Note 120: Astrasie. Westrachia, aujourd'hui Westergoe, qui donne son nom à l'un des quatre quartiers de la Frise; celui qui touche à la côte du Zuider-Zée.—Emstrachie (Austrachia), est aujourd'hui Oostergoe, le quartier oriental de la même contrée.
Rabode[121] le duc de Frise encontra sur un fleuve qui est apelé Burdonne; à lui se combati, et l'occist et lui et tout son ost, toutes leurs ydoles froissa et ardit. A tant retourna en France en prospérité à grans victoires et à grans despoilles de ses ennemis.[122] En ce point vinrent en France les Wandes, gent cruele et félonesse et sans nulle humanité; les cités prenoient, les églyses destruisoient, les abaïes ardoient et roboient, les chasteaus craventoient, le peuple occioient, et merveilleuse occision et efusion de sang humain faisoient; ainsi vinrent tout le païs gastant jusques à la cité de Sens. Fortement commencièrent à assaillir la ville de javelots, de fondes et de fondoufles[123] et de tels instrumens comme ils avoient. Mais Ebbe l'archevesque de la cité issit hors encontre eus à tant de gent comme il put avoir, armés de foi et d'espérance et de l'aide nostre Seignour; du siége les leva et les fist tourner à fuite. Tant les chaça que ils fussent hors de la contrée.
Note 121: Rabode. Le traducteur, ou plutôt le copiste, a écrit ce nom au lieu de Poppon, qui est dans le texte.—Burdonne. «Super Burdine fluvium.»

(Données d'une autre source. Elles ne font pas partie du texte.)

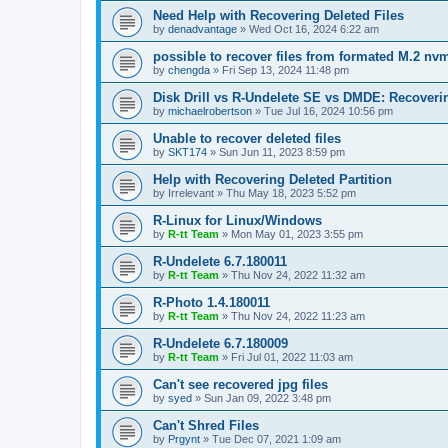
Need Help with Recovering Deleted Files
by
denadvantage
»
Wed Oct 16, 2024 6:22 am
possible to recover files from formated M.2 nv
by
chengda
»
Fri Sep 13, 2024 11:48 pm
Disk Drill vs R-Undelete SE vs DMDE: Recoveri
by
michaelrobertson
»
Tue Jul 16, 2024 10:56 pm
Unable to recover deleted files
by
SKT174
»
Sun Jun 11, 2023 8:59 pm
Help with Recovering Deleted Partition
by
Irrelevant
»
Thu May 18, 2023 5:52 pm
R-Linux for Linux/Windows
by
R-tt Team
»
Mon May 01, 2023 3:55 pm
R-Undelete 6.7.180011
by
R-tt Team
»
Thu Nov 24, 2022 11:32 am
R-Photo 1.4.180011
by
R-tt Team
»
Thu Nov 24, 2022 11:23 am
R-Undelete 6.7.180009
by
R-tt Team
»
Fri Jul 01, 2022 11:03 am
Can't see recovered jpg files
by
syed
»
Sun Jan 09, 2022 3:48 pm
Can't Shred Files
by
Prgynt
»
Tue Dec 07, 2021 1:09 am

Note 122: Tout ce qui se rapporte aux Wandes ou Wandales est tiré d'une chronique anonyme publiée par Duchesne, tome III de ses Scriptores Francic., p. 394, d'après un manuscrit du commencement du XIème siècle. On retrouve la même chose dans le début aussi ancien du roman de Garin le Loherain que j'ai publié:
Vielle chanson voire volez oïr,
De grant istoire et de merveillous pris?
Si com li Wandre vinrent en cest païs,
Crestienté ont malement bailli,
Les homes morts et art tout le païs, etc.
Note 123: De javelots, de fondes et de fondoufles; la chronique anonyme dit seulement: «Omni arte, jaculis et machinis infestare.» Les fondoufles ou fandoufles étoient sans doute une espèce de fronde ou fonde.

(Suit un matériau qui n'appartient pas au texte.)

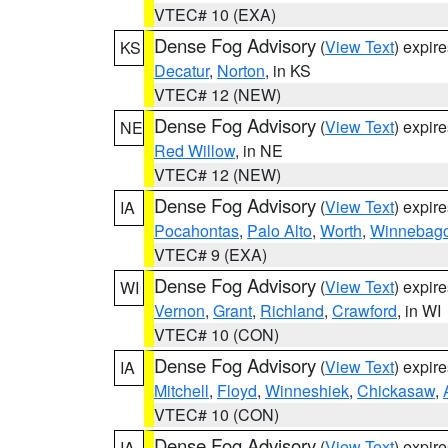
VTEC# 10 (EXA)
Dense Fog Advisory
(
View Text
) expir
KS
Decatur
,
Norton
, in KS
VTEC# 12 (NEW)
Dense Fog Advisory
(
View Text
) expir
NE
Red Willow
, in NE
VTEC# 12 (NEW)
Dense Fog Advisory
(
View Text
) expir
IA
Pocahontas
,
Palo Alto
,
Worth
,
Winnebag
VTEC# 9 (EXA)
Dense Fog Advisory
(
View Text
) expir
WI
Vernon
,
Grant
,
Richland
,
Crawford
, in WI
VTEC# 10 (CON)
Dense Fog Advisory
(
View Text
) expir
IA
Mitchell
,
Floyd
,
Winneshiek
,
Chickasaw
,
VTEC# 10 (CON)
Dense Fog Advisory
(
View Text
) expir
IA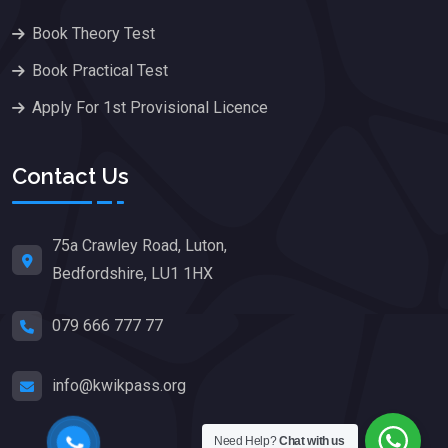
Book Theory Test
Book Practical Test
Apply For 1st Provisional Licence
Contact Us
75a Crawley Road, Luton,
Bedfordshire, LU1 1HX
079 666 777 77
info@kwikpass.org
Need Help?
Chat with us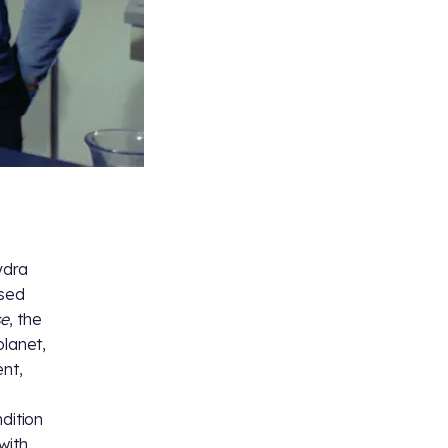
ydra
ssed
se
, the
planet,
ent,
dition
with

[124]Le victorieux prince Charles Martiaus esmut ses osts en ce point, en Bourgoigne entra, et alla jusques à la cité de Lyon; les plus grans et les plus nobles de cette région soumist à sa seignourie: de là vint à Marseille, et puis à Arle le blanc[125], ses séneschaus et ses baillis mist partout; après retourna en France rempli de grans dons et de grans presens. Lors recommencièrent les Saisnes à se rebeller les premiers, par devers ces parties qui habitent sur le Rhin. Mais Charles Martiaus, qui cette présumpcion ne voulut pas souffrir sans vengeance, esmu ses osts, le Rhin trespassa par l'endroit où une rivière court qui est apelée Lippie[126]; une partie de cette région destruisit et gasta, et l'autre fist tributaire et en prist bons ostages: à tant retorna en France.
Note 124: Ici commence le troisième continuateur anonyme de la chronique de Fredegaire. L'auteur écrit par les ordres de Childebrand, frère de Charles Martel.
Note 125: Arle le blanc. (Arelatum.) Arles.